A classical knot is defined to be an embedding $S^1 \to \mathbb{R}^3$ where $S^1$ is a 1-sphere or circle.

Embeddings $S^1 \to \mathbb{R}^4$ are usually not considered knots because they are trivial knots, i.e., they can be continuously deformed to $S^1$.

How can I show that such embeddings are indeed trivial knots?


4 Answers 4


$\newcommand{\Reals}{\mathbf{R}}\newcommand{\Basis}{\mathbf{e}}$Here are two outlines, one global, one local, with no claims of elegance:

  1. Every continuous embedding $\kappa:S^{1} \to \Reals^{4}$ can be deformed (by an isotopy) to a smooth embedding. (That is, we may assume without loss of generality that $\kappa$ is a smooth embedding.) Let $K = \kappa(S^{1})$ denote the image.

  2. The set of all lines through pairs of points of $K$, i.e., the set $\mathcal{C}$ (for "chords") of points of the form $$ (1 - t)P + tQ,\qquad \text{$P$, $Q$ in $K$, $t$ real} $$ is the image in $\Reals^{4}$ of the three-dimensional manifold $K \times K \times \Reals$ under a smooth mapping. By Sard's theorem, the image is not all of $\Reals^{4}$. Pick an orthonormal basis $(\Basis_{j})_{j=1}^{4}$ of $\Reals^{4}$ such that $\Basis_{4} \not\in \mathcal{C}$. By construction, $K$ can be deformed (through smooth embeddings) to its projection to the three-dimensional subspace spanned by $(\Basis_{j})_{j=1}^{3}$. Explicitly, if $$ \kappa(t) = \kappa_{1}(t)\Basis_{1} + \kappa_{2}(t)\Basis_{2} + \kappa_{3}(t)\Basis_{3} + \kappa_{4}(t)\Basis_{4}, $$ then $$ H(s, t) = \kappa_{1}(t)\Basis_{1} + \kappa_{2}(t)\Basis_{2} + \kappa_{3}(t)\Basis_{3} + (1 - s)\kappa_{4}(t)\Basis_{4},\quad 0 \leq s \leq 1, $$ deforms $K$ (through smooth embeddings) to its projection. That is, without loss of generality we may assume $K$ sits inside $\Reals^{3} \subset \Reals^{4}$.

  3. Let $\phi:S^{1} \to [0, 1]$ be a smooth bump function supported in a "small interval" of the circle. Deform $\kappa$ to $\kappa + \phi \Basis_{4}$; that is, "(smoothly) lift" a small piece of $K$ along $\Basis_{4}$. The "portion of $K$ remaining in $\Reals^{3}$ is an open curve, which may be smoothly deformed in $\Reals^{3}$ to a standard interval; this deformation represents a deformation (through smooth embeddings) of $K$ to an unknot.

Alternatively, project the knot to $\Reals^{3} \subset \Reals^{4}$ as above, then remove crossings one by one: A knot crossing may be modeled by the $x$-axis and the $y$-axis "slightly lifted in the $z$-direction". Specifically, if $\phi$ is a smooth bump function supported near $0$, then the images of parametric curves $$ (t_{1}, 0, 0, 0),\quad \bigl(0, t_{2}, \phi(t_{2}), 0\bigr) \tag{1} $$ represent crossing strands.

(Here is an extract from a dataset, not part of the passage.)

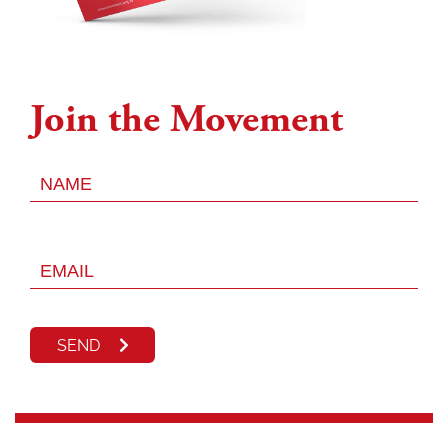
Join the Movement
SEND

The mapping $$ \bigl(0, t_{2}, \phi(t_{2}) \cos(\pi s), \phi(t_{2}) \sin(\pi s)\bigr),\quad 0 \leq s \leq 1, $$ is a homotopy (through smooth embeddings) that converts the over-crossing (1) to the under-crossing. $$ (t_{1}, 0, 0, 0),\quad \bigl(0, t_{2}, -\phi(t_{2}), 0\bigr). $$

  • 3
    $\begingroup$ For "Alternatively", could there be an uncountable number of crossings, and would that block that solution? $\endgroup$
    – Yakk
    Commented Sep 8, 2015 at 13:50
  • 4
    $\begingroup$ @Yakk: Good point; I was implicitly assuming the knot is "tame", and a tame knot can be projected to have only finitely many crossings. The very first step (deform to a smoothly-embedded knot) breaks down if the original knot is wild. Offhand I don't know whether every wild knot in $\Reals^{3} \subset \Reals^{4}$ can be isotoped to an unknot. $\endgroup$ Commented Sep 8, 2015 at 15:04
  • $\begingroup$ I think you should add in point 3 that the deformation in $\mathbf R^3$ is done while fixing the end points of the open curve. $\endgroup$ Commented Sep 8, 2015 at 15:12
  • $\begingroup$ @Marc: The idea was to retract the open arc in $\Reals^{3}$ not keeping the endpoints fixed, i.e., to "untie the knot" while allowing the "lifted" interval to "ride along", held out of the way along the $4$th axis. :) $\endgroup$ Commented Sep 8, 2015 at 15:35
  • $\begingroup$ @AndrewD.Hwang: I think I see what you mean. But it seems somewhat more complicated than what I proposed; you need to specify exactly how to "ride along", and address worries that this might produce a nontrivial knot outside $\mathbf R^3$. You might insist that at each point in time the lifted interval project onto $\mathbf R^3$ as a straight path between the end points. But then you can also modify your "untying" transformation by transforming each intermediate stage by a suitable transformation to get the end points to their fixed locations, and the remaining arc can just stay in place. $\endgroup$ Commented Sep 8, 2015 at 16:04

I like to use color any time I go into $4$ dimensions. What I mean by this is that we can think of any point in $\mathbb{R}^4$ as a point in $\mathbb{R}^3$ with a color. Let's say we color a point black if the fourth coordinate is zero, with it fading to blue for negative numbers and red for positive numbers.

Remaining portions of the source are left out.